* _Items from a dataset_:
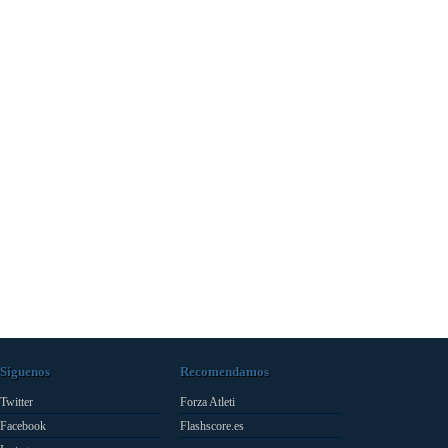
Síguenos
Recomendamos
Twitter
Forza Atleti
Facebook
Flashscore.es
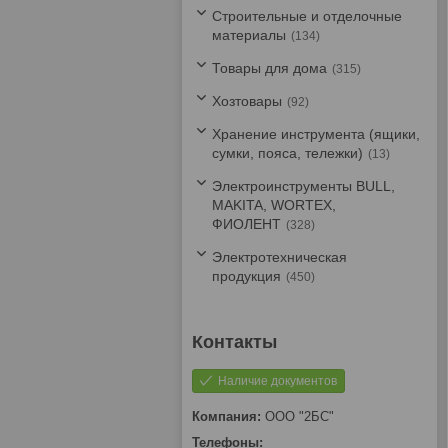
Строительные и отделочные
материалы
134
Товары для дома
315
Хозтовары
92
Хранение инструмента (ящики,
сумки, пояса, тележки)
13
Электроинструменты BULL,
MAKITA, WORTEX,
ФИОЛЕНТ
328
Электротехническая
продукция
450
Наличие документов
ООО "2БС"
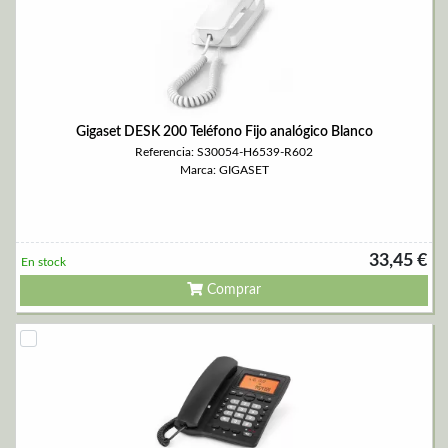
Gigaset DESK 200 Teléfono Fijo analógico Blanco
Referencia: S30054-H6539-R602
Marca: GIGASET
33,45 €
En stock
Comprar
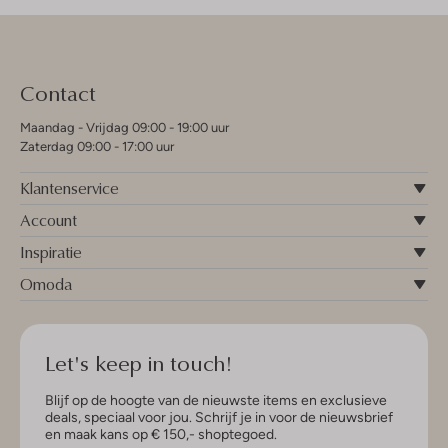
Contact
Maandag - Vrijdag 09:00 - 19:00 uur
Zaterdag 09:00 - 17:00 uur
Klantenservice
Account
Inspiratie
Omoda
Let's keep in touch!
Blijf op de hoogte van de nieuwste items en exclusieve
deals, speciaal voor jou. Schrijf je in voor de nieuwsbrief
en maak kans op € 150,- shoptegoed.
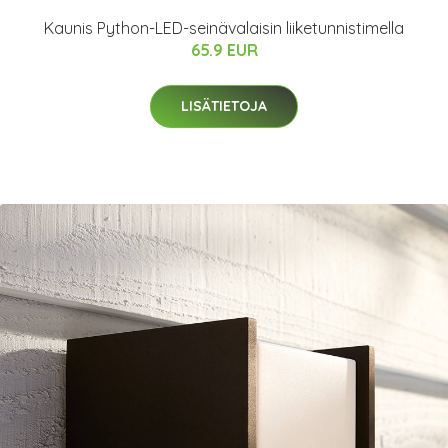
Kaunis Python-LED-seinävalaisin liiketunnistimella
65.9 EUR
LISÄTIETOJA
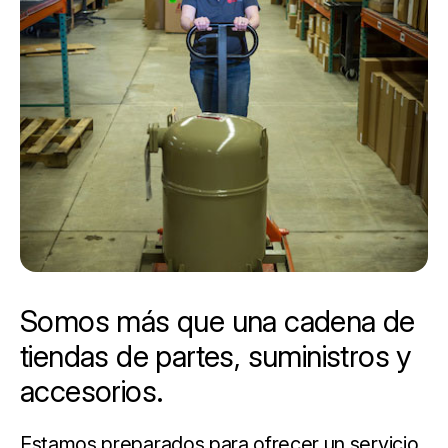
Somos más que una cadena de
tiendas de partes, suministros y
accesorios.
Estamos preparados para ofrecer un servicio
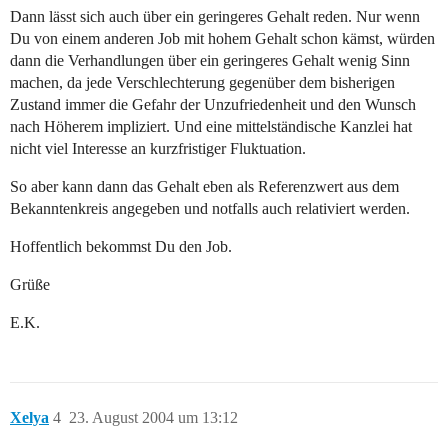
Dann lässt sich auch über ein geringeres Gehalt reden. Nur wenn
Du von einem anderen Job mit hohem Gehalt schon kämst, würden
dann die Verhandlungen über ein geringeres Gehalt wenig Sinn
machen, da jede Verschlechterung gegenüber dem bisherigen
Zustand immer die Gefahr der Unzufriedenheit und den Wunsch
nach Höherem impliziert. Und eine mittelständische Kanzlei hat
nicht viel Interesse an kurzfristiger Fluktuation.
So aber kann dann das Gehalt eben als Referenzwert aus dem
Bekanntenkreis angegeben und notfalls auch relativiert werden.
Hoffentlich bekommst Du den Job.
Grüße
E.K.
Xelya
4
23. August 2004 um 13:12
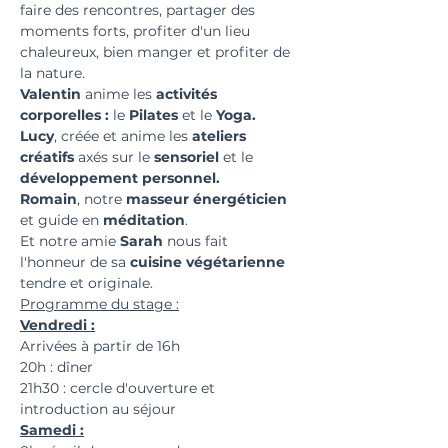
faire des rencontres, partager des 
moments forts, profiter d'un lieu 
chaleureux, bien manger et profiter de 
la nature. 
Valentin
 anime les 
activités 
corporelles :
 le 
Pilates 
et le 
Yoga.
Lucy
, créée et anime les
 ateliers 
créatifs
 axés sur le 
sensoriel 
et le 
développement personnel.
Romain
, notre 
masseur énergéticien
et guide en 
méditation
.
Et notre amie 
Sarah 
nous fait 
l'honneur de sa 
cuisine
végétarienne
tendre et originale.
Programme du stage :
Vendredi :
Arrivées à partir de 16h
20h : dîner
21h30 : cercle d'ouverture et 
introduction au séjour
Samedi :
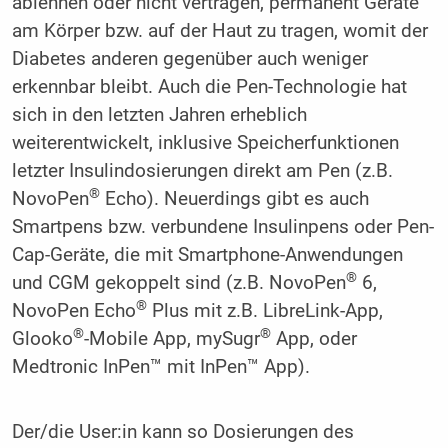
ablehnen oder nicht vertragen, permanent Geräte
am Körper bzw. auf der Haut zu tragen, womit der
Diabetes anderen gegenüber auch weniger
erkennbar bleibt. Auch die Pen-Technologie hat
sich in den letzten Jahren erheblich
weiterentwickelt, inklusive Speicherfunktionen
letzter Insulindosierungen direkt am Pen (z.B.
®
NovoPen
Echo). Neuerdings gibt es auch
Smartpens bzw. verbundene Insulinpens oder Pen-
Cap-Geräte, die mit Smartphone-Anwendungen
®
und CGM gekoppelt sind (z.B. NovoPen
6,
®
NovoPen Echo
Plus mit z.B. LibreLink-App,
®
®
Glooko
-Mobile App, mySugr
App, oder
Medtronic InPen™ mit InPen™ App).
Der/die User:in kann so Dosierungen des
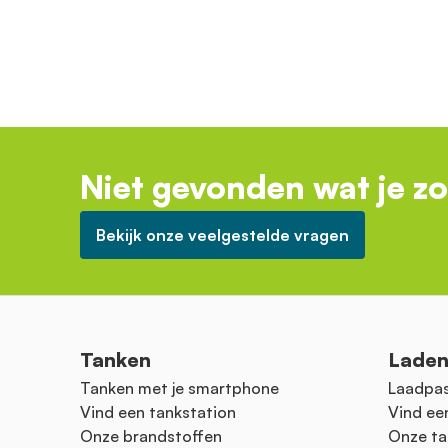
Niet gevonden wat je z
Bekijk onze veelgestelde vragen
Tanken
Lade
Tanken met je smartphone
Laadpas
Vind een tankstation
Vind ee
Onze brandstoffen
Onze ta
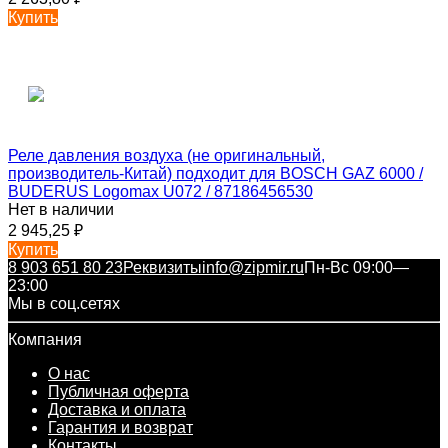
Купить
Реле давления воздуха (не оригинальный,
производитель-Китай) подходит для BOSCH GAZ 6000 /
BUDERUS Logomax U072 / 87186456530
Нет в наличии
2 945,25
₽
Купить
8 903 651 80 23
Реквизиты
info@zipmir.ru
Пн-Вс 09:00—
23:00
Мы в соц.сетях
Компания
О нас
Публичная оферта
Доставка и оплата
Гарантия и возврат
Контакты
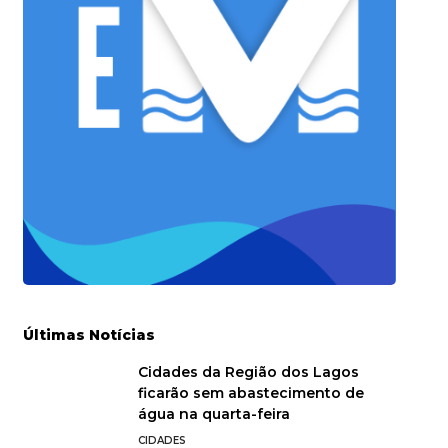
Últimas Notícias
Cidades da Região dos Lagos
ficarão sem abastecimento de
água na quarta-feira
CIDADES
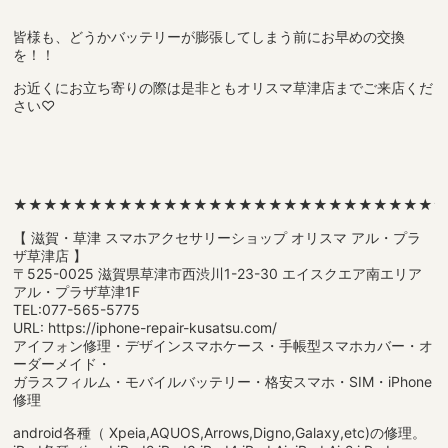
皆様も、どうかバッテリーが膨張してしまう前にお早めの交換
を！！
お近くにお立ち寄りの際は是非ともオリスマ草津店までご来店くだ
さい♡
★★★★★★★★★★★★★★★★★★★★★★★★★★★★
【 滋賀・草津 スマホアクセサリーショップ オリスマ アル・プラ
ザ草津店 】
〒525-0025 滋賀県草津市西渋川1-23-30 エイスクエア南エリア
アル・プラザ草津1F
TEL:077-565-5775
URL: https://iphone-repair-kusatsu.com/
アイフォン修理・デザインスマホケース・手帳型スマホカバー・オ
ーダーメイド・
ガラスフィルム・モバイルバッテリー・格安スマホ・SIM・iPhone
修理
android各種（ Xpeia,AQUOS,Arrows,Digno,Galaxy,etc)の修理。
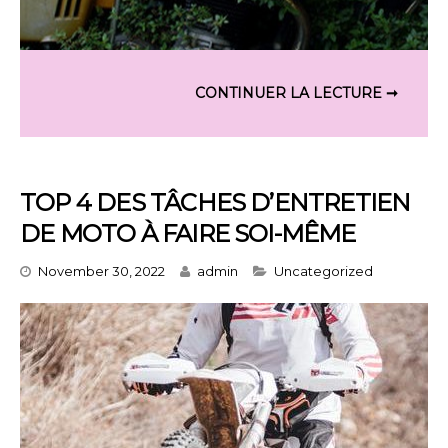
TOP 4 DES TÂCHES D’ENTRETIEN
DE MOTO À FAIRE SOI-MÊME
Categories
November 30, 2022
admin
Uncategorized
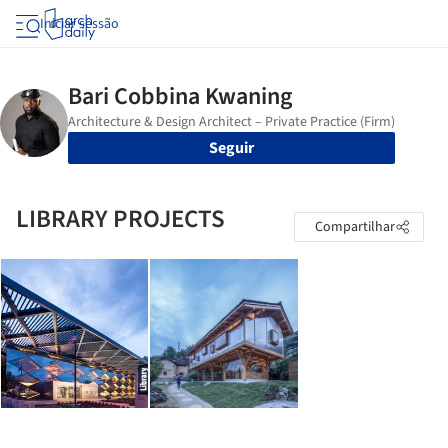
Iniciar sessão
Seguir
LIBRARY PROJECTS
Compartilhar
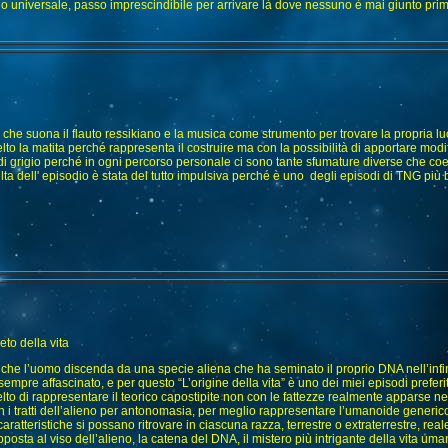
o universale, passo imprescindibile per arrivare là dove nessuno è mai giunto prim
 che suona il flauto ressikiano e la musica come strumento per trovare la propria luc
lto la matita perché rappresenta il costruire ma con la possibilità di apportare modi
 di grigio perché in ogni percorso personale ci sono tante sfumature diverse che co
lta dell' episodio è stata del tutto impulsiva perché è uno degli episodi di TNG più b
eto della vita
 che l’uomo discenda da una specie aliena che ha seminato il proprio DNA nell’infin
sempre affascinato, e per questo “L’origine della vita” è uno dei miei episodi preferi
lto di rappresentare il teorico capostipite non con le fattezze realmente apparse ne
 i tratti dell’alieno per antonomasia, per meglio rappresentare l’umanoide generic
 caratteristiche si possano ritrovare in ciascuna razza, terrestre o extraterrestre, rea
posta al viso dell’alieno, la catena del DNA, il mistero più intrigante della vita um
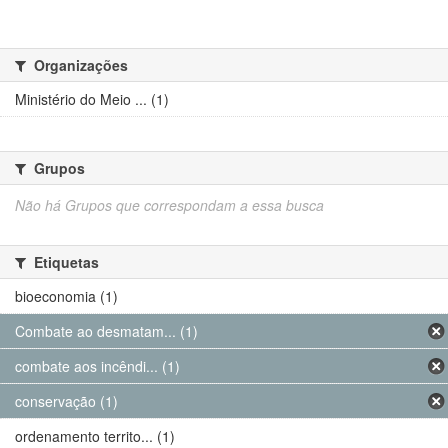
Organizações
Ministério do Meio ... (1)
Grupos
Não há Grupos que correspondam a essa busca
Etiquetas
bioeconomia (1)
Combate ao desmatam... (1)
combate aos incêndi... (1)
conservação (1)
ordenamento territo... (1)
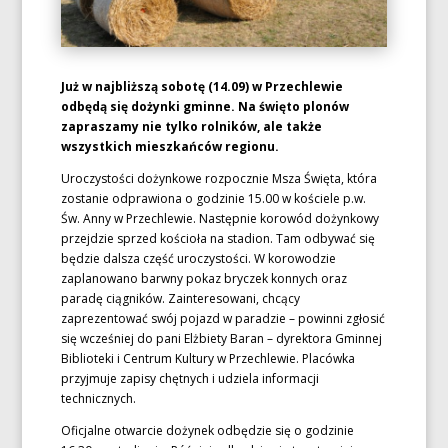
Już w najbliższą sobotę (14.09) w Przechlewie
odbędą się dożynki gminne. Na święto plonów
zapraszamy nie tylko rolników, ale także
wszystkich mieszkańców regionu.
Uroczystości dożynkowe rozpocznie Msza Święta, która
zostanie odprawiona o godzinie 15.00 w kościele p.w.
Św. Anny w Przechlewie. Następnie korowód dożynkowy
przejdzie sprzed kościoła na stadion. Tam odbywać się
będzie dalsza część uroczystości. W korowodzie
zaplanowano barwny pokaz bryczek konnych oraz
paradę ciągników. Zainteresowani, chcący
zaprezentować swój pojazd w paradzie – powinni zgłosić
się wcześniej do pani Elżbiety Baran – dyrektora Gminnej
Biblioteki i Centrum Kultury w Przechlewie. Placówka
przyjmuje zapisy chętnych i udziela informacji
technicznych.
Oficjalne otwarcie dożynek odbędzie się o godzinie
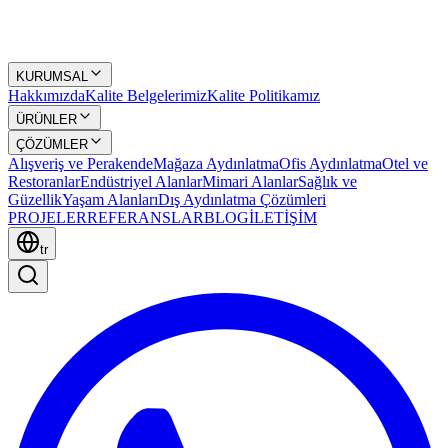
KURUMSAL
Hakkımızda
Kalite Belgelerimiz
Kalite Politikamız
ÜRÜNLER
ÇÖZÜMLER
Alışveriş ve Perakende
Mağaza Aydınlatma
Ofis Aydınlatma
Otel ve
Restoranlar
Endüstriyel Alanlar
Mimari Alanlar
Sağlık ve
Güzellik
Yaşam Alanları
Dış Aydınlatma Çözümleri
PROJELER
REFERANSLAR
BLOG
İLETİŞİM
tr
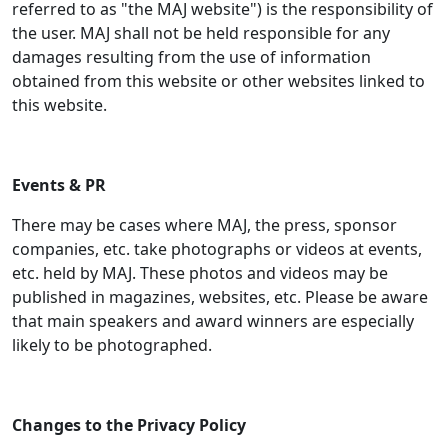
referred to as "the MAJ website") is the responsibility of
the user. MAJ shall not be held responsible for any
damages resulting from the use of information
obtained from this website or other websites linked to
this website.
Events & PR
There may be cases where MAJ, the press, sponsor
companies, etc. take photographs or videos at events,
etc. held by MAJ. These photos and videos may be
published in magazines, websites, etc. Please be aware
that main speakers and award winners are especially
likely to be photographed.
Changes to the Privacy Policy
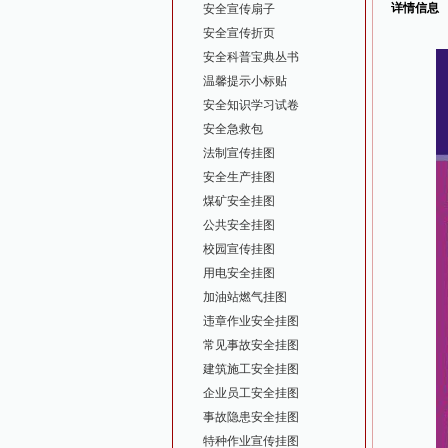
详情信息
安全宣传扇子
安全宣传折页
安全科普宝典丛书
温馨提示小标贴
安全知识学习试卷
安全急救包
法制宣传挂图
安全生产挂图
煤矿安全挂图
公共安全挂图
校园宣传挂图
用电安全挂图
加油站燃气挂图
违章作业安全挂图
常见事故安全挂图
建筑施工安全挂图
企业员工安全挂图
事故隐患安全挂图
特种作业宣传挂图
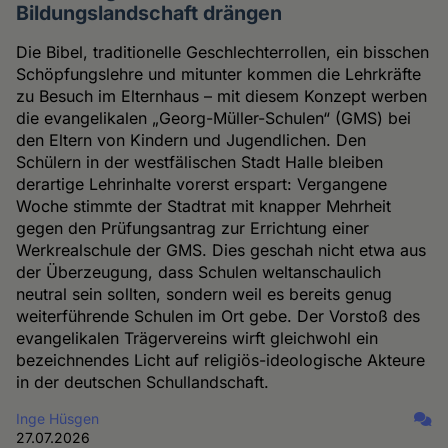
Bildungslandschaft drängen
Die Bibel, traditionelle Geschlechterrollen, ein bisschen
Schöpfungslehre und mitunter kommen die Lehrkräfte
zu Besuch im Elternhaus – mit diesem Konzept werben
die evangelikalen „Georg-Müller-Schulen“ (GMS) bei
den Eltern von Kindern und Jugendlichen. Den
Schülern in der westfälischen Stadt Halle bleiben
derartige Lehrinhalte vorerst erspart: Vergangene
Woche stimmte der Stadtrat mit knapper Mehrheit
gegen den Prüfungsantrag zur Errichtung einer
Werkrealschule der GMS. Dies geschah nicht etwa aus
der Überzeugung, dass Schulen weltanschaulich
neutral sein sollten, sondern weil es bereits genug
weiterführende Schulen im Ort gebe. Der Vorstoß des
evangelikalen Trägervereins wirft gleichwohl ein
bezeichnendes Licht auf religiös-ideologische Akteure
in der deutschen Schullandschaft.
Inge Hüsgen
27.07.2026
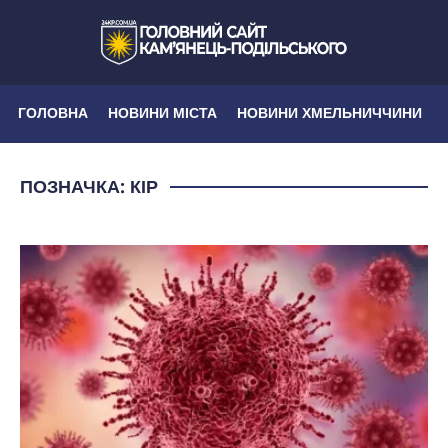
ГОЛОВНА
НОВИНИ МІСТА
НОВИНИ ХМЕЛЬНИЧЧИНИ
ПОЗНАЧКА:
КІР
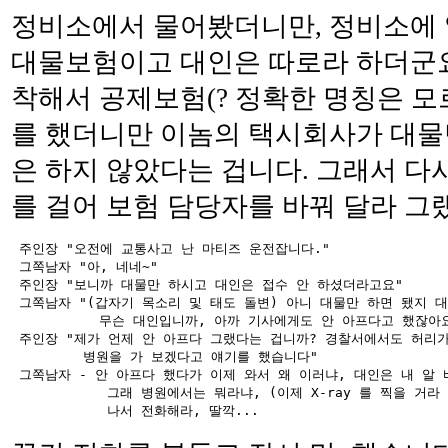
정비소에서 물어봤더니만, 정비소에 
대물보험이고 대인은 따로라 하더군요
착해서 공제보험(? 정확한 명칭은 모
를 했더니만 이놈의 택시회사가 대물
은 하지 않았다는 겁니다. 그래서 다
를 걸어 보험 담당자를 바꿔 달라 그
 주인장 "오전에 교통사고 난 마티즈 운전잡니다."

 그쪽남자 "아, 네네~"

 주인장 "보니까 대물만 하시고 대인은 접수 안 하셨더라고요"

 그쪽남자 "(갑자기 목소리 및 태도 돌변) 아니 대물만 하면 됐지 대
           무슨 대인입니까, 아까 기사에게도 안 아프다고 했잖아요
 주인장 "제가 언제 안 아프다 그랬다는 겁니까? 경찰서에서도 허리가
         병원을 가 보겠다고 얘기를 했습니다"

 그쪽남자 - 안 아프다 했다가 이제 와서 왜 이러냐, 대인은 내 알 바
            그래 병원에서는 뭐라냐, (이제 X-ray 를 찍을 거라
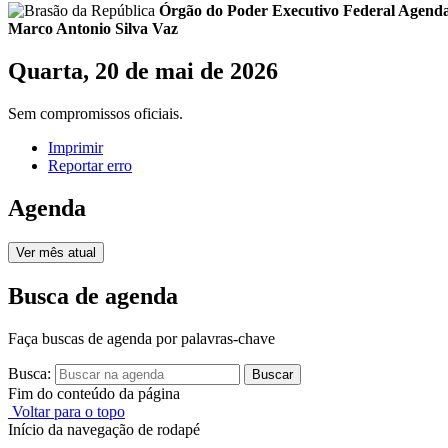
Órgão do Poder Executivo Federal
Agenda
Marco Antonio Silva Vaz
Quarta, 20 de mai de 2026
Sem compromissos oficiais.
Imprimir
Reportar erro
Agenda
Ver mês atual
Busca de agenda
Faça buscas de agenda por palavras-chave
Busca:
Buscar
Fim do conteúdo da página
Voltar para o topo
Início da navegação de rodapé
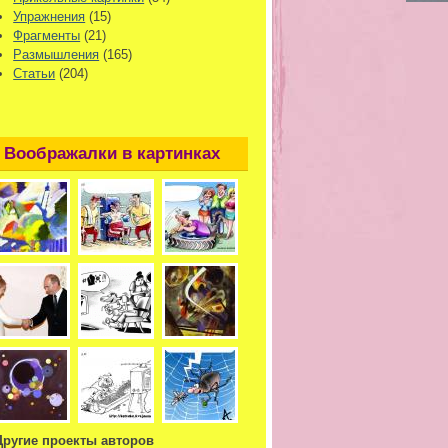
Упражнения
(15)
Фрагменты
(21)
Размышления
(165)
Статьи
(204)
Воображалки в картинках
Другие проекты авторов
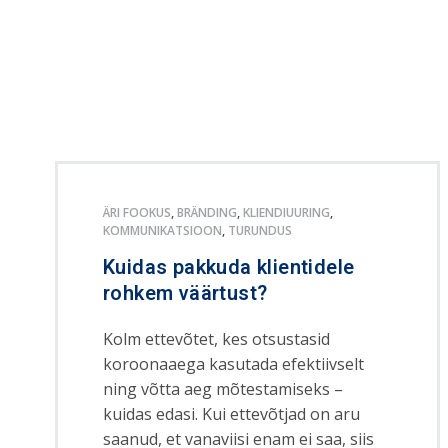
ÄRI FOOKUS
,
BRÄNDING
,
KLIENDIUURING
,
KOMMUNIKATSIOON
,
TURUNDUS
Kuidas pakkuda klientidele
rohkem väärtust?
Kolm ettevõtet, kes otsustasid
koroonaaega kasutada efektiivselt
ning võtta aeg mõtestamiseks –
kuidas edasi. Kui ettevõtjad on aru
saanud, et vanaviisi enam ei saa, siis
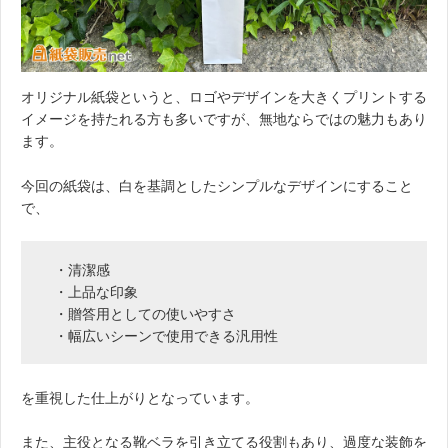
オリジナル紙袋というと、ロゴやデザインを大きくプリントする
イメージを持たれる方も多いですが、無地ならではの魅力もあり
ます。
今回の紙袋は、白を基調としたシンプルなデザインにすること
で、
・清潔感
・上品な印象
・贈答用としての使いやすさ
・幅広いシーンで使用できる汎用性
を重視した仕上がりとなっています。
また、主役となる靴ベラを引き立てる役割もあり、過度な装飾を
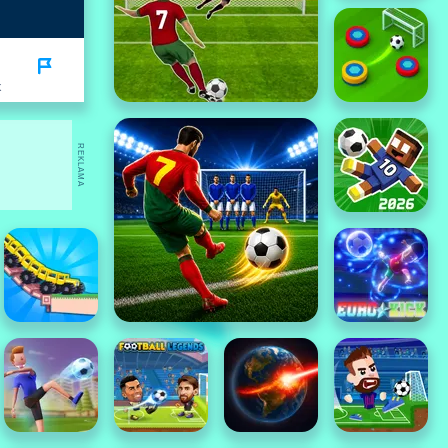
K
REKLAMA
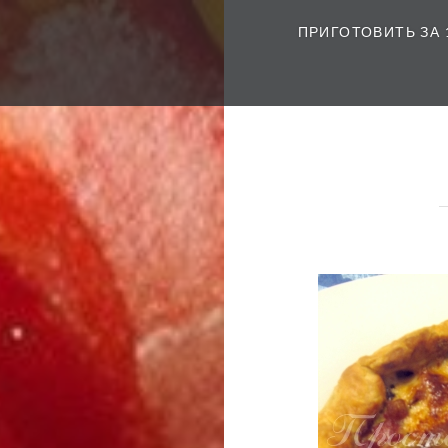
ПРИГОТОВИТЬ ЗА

* _What you will do_: The answer must be the lines above from the line that contains "Ver mês atual" to the final line of the data, word for word, with no pictures.

* _Output_:
Ver mês atual
Busca de agenda
Faça buscas de agenda por palavras-chave
Busca:
Buscar
Fim do conteúdo da página
Voltar para o topo
Início da navegação de rodapé
Упражнения
(15)
Фрагменты
(21)
Размышления
(165)
Статьи
(204)
Воображалки в картинках
Другие проекты авторов
ÄRI FOOKUS
,
BRÄNDING
,
KLIENDIUURING
,
KOMMUNIKATSIOON
,
TURUNDUS
Kuidas pakkuda klientidele
rohkem väärtust?
Kolm ettevõtet, kes otsustasid
koroonaaega kasutada efektiivselt
ning võtta aeg mõtestamiseks –
kuidas edasi. Kui ettevõtjad on aru
saanud, et vanaviisi enam ei saa, siis
オリジナル紙袋というと、ロゴやデザインを大きくプリントする
イメージを持たれる方も多いですが、無地ならではの魅力もあり
ます。
今回の紙袋は、白を基調としたシンプルなデザインにすること
で、
・清潔感
・上品な印象
・贈答用としての使いやすさ
・幅広いシーンで使用できる汎用性
を重視した仕上がりとなっています。
また、主役となる靴ベラを引き立てる役割もあり、過度な装飾を
K
REKLAMA
ПРИГОТОВИТЬ ЗА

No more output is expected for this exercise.